Du chef religieux, Chafik le laïc dit n’avoir partagé aucune de ses positions. « Il avait essayé de m’entrainer dans sa mouvance islamique, mais je refusais toutes ses avances » rapporte-t-il. Ceci étant, l’interviewé ne cache pas la relation humaine le liant à Yassine. « C’est d’ailleurs moi qui lui ait présenté celle qui deviendra son épouse » témoigne-t-il.
Sur l’Histoire du Maroc
Nommé en 1980 par Hassan II comme membre de l’Académie du royaume, la pensée de Mohamed Chafik, dans ses écrits comme dans ses prises de positions, n’a eu de cesse de dénoncer certaines « dérives » de l’Histoire officielle du pays. « J’ai pris le risque d’affronter une opinion publique rompue à l’usage de la langue de bois, en narrant des faits historiques de détails dûment établis, mais systématiquement escamotés » explique l’érudit à Zamane.

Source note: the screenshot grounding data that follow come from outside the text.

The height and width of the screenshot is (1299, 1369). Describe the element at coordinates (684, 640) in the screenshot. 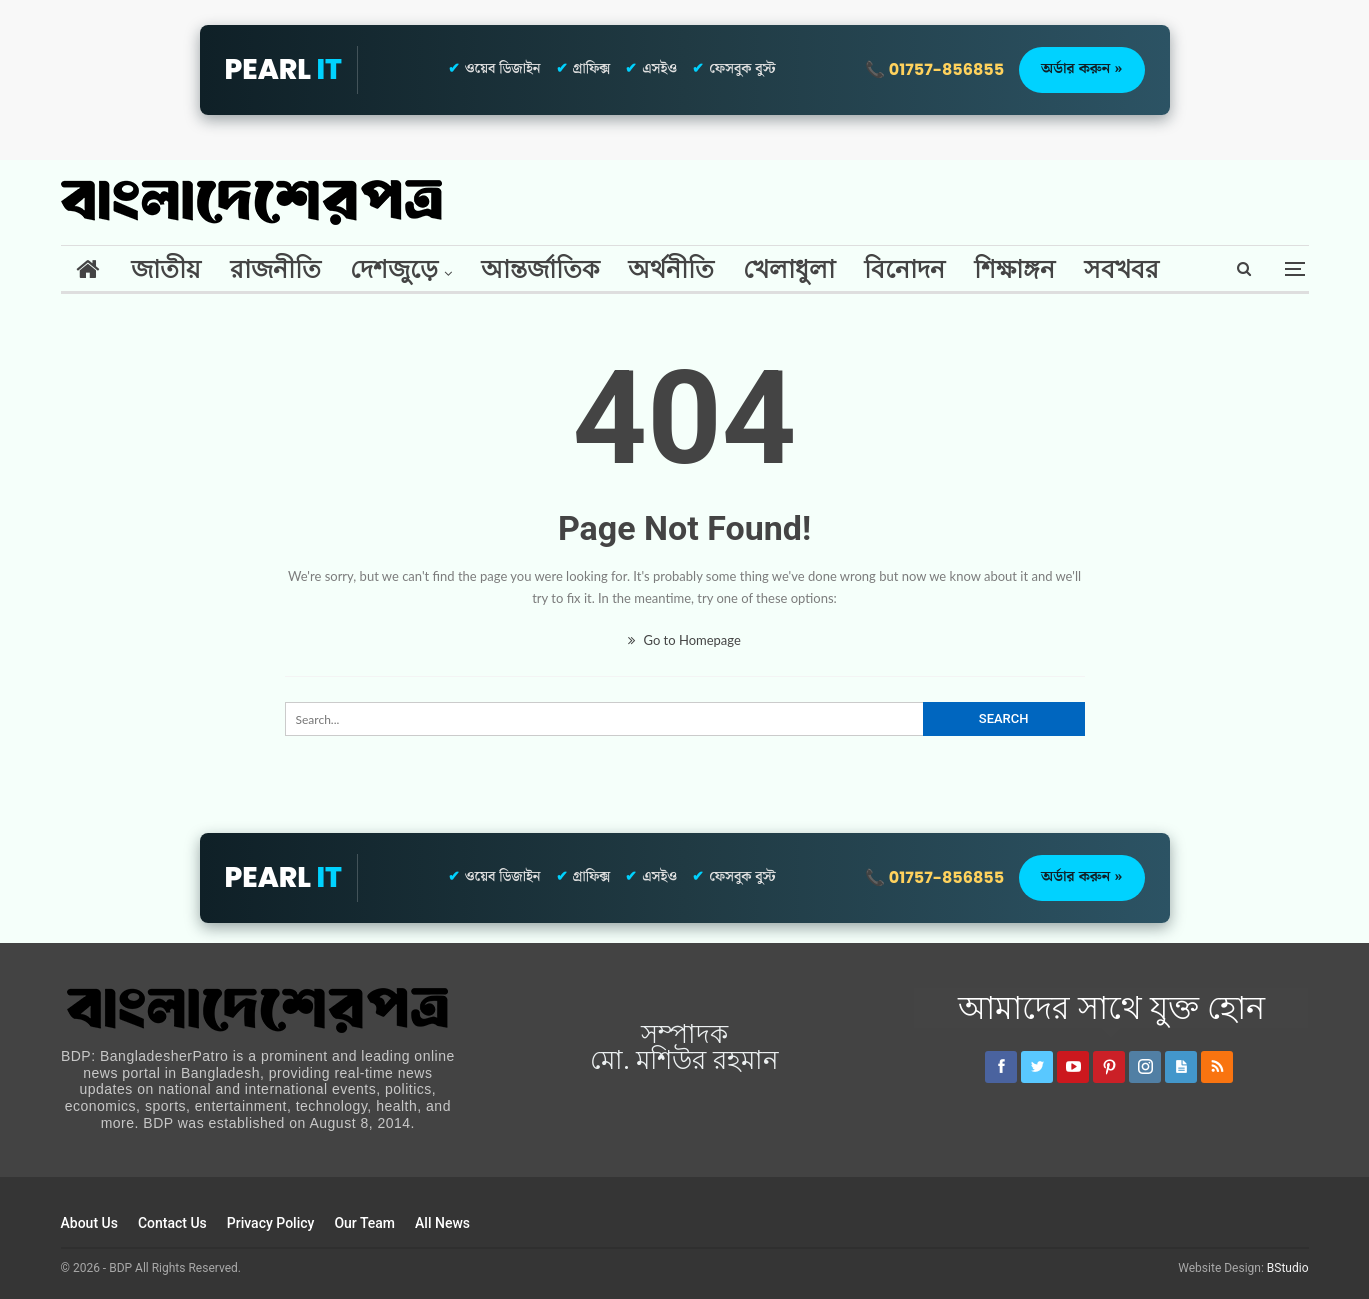

I see `Go to Homepage` at that location.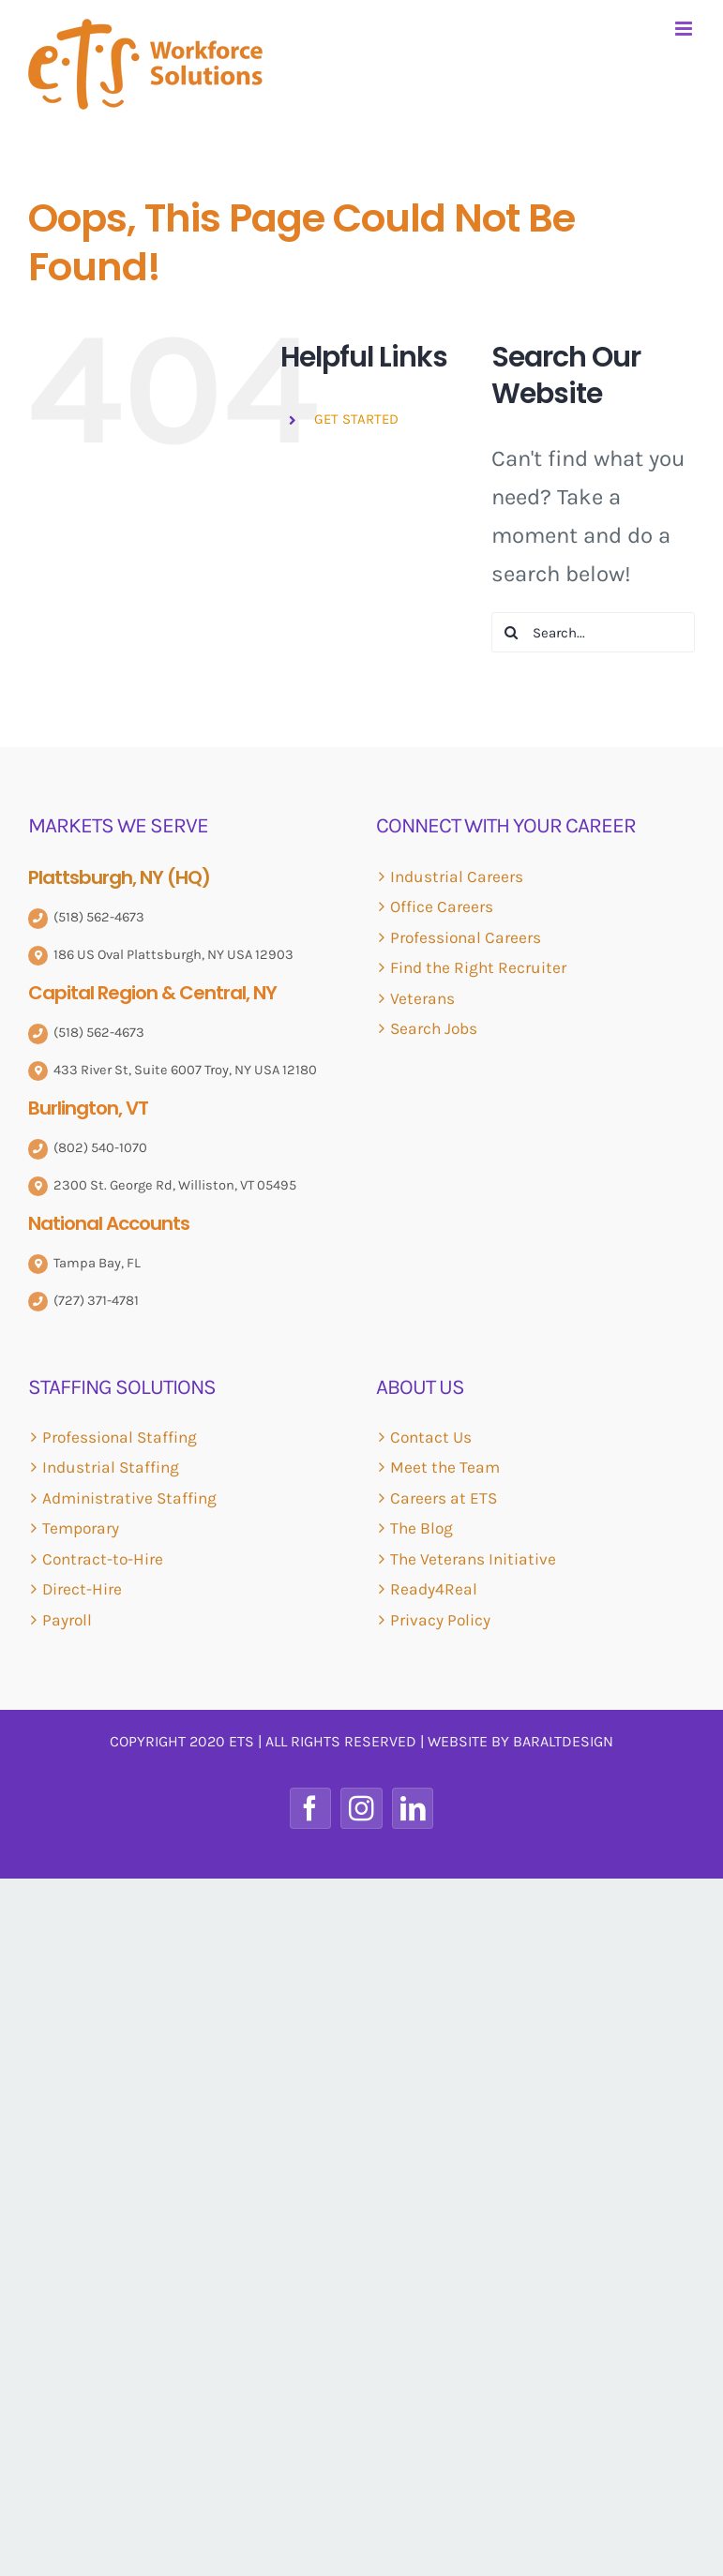  What do you see at coordinates (102, 1559) in the screenshot?
I see `Contract-to-Hire` at bounding box center [102, 1559].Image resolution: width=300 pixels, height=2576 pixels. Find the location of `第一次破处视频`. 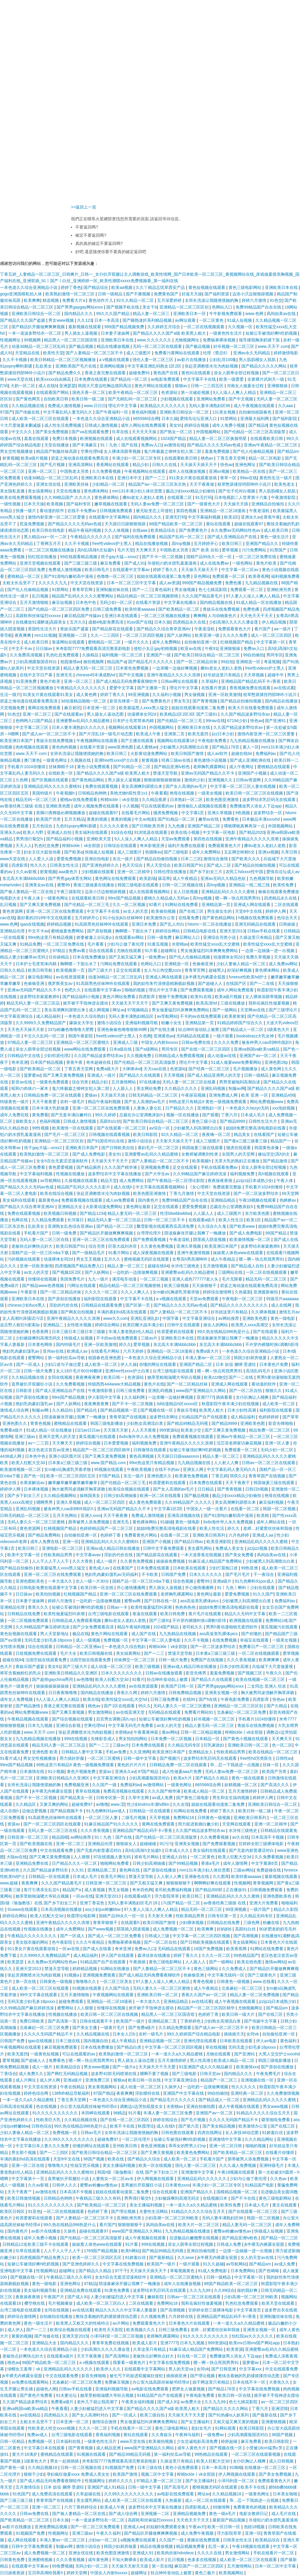

第一次破处视频 is located at coordinates (196, 392).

L’engagé sur la question de l’amazighité du Maroc justifie l’approche qui est la sienne par sa « profonde conviction qu’il y a désormais espoir de voir l’investigation historique chausser des lunettes autres que celles de l’adulation des puissants du jour et de la célébration de leurs ancêtres».

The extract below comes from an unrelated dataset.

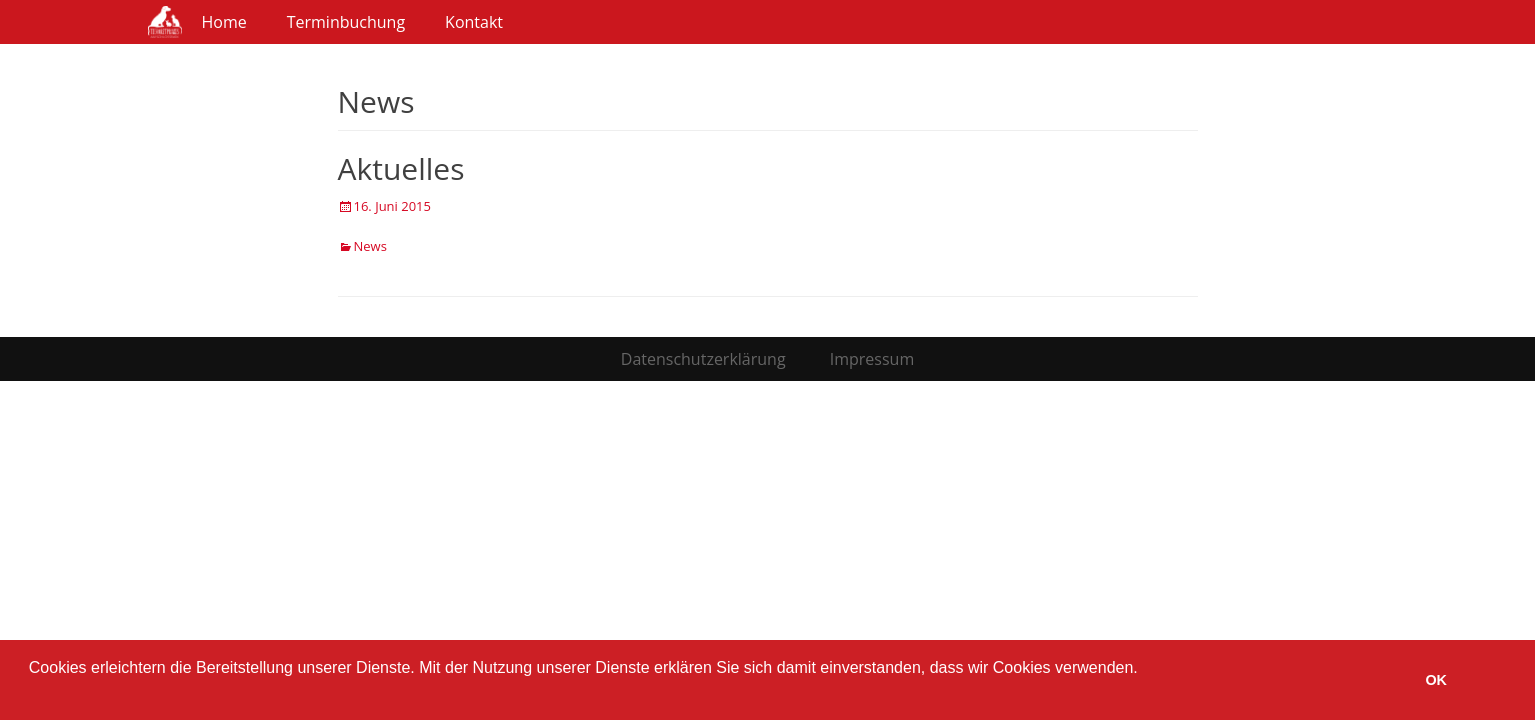 This screenshot has width=1535, height=720. Describe the element at coordinates (370, 246) in the screenshot. I see `News` at that location.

Sur la situation politique au Maroc
Durant son parcours Mohamed Chafik n’a adhéré à aucune formation politique. Une donne qui lui permet de porter un regard distant sur la situation actuelle, marquée par le discrédit qui touche les responsables de la chose publique. « Si la classe politique trouve trop sévère les sanctions infligées à quelques ministres ou ex ministres pour indiscipline ou manquement grave au devoir, c’est qu’elle ne sait pas que la « punition exemplaire » est l’un des procédés pédagogiques les plus efficaces » a-t-il notamment déclaré.

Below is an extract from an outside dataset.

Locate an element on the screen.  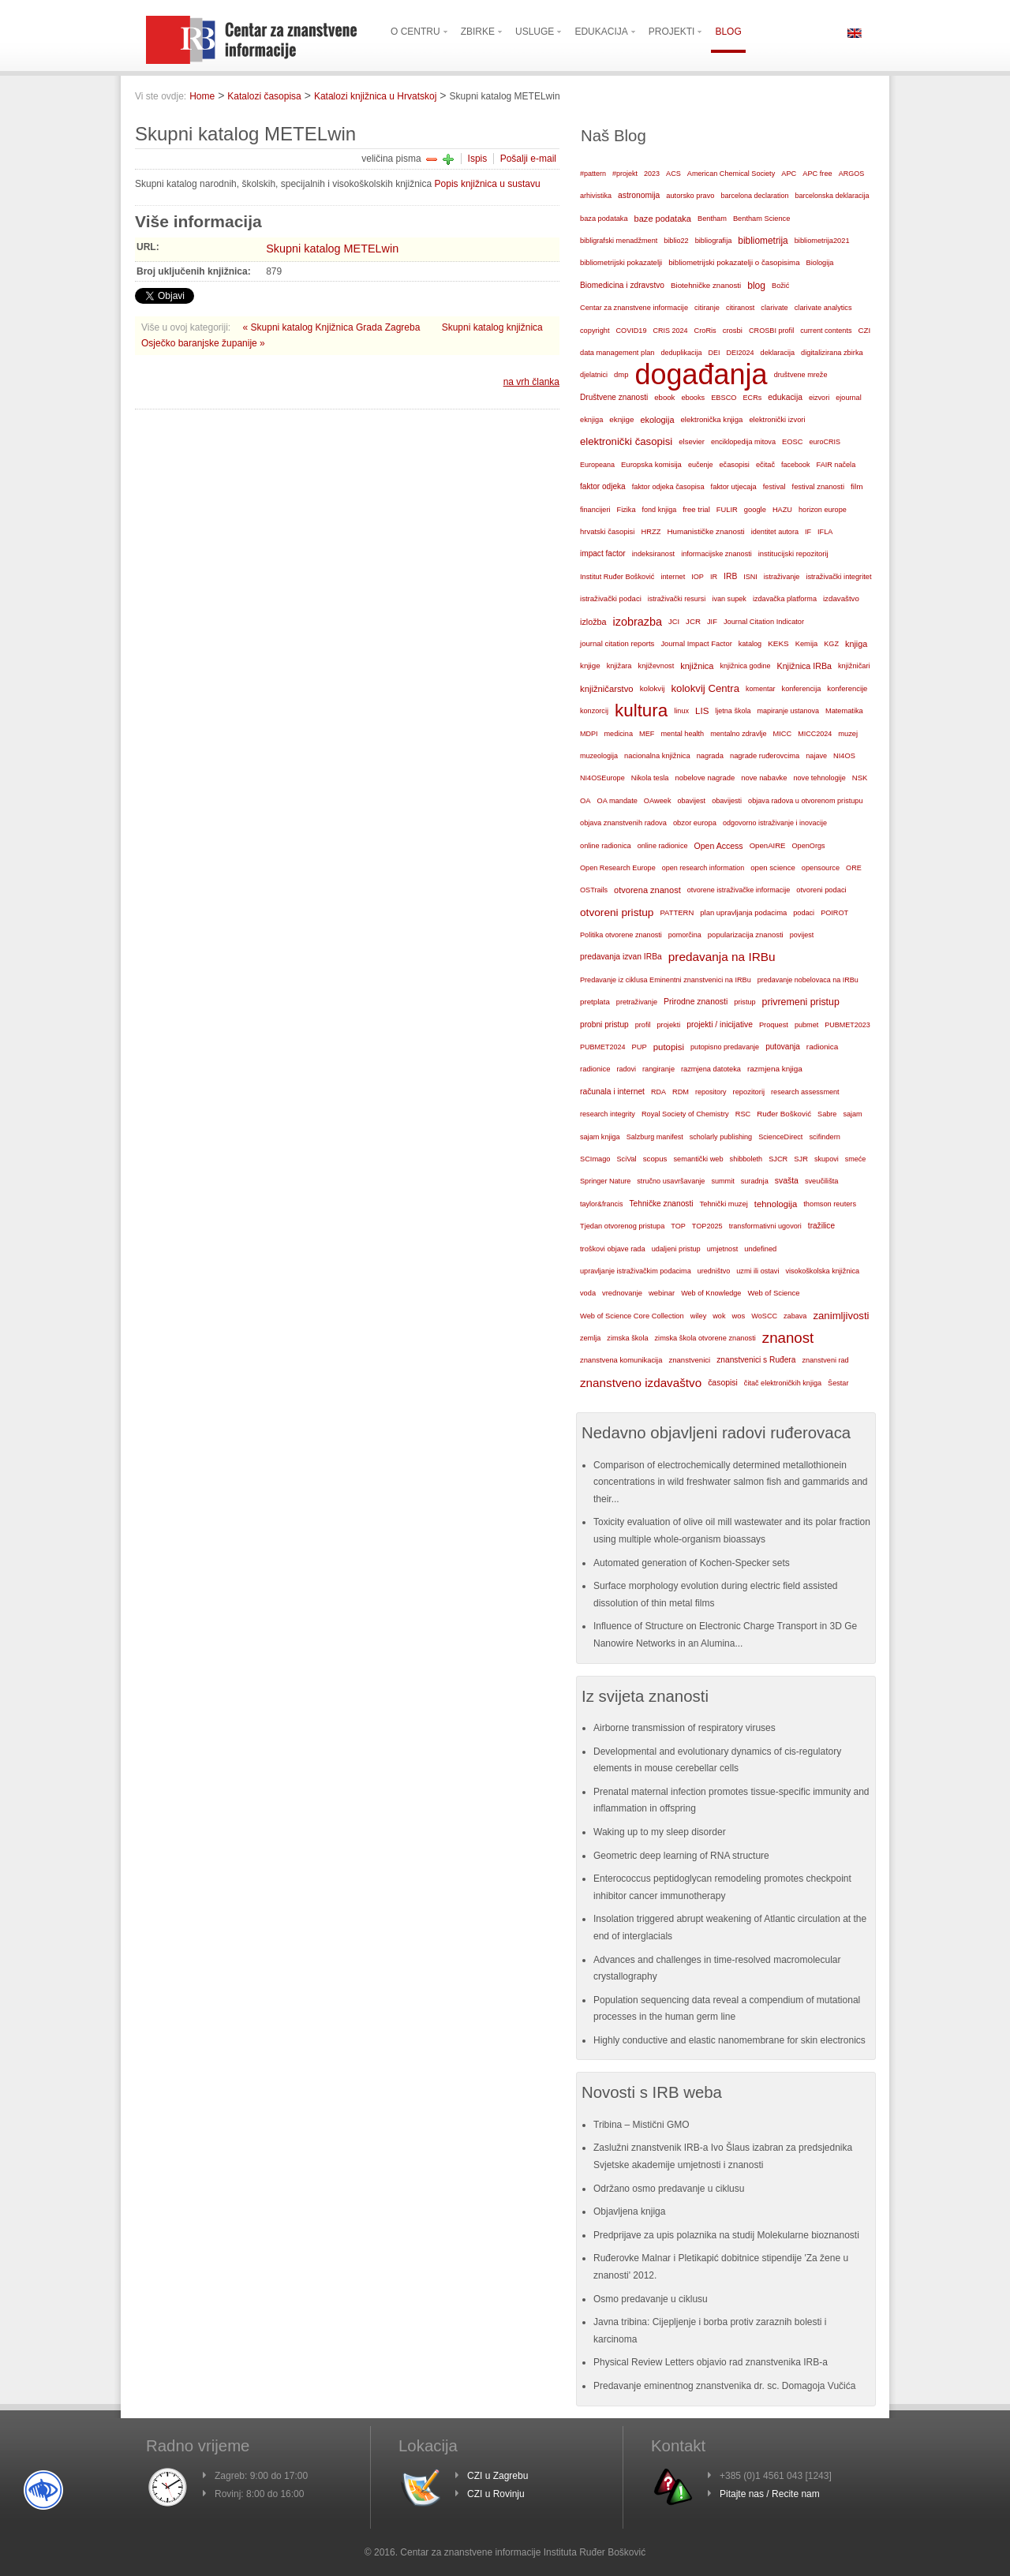
ejournal is located at coordinates (848, 398).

Pour autant, l’homme de 91 ans n’exclut pas dans son diagnostic de la situation politique actuelle un ensemble de réflexes qui, à ses yeux, sont « hérités d’un long passé makhzénien ». Il en veut pour preuve que beaucoup d’agents de l’Etat, toutes hiérarchies confondues, « agissent encore dans l’orbite du pouvoir central comme des forces gravitationnelles antagonistes les unes des autres, cherchant chacune à servir coûte que coûte leur propres intérêts ». Paroles d’un connaisseur des rouages du pouvoir au Maroc.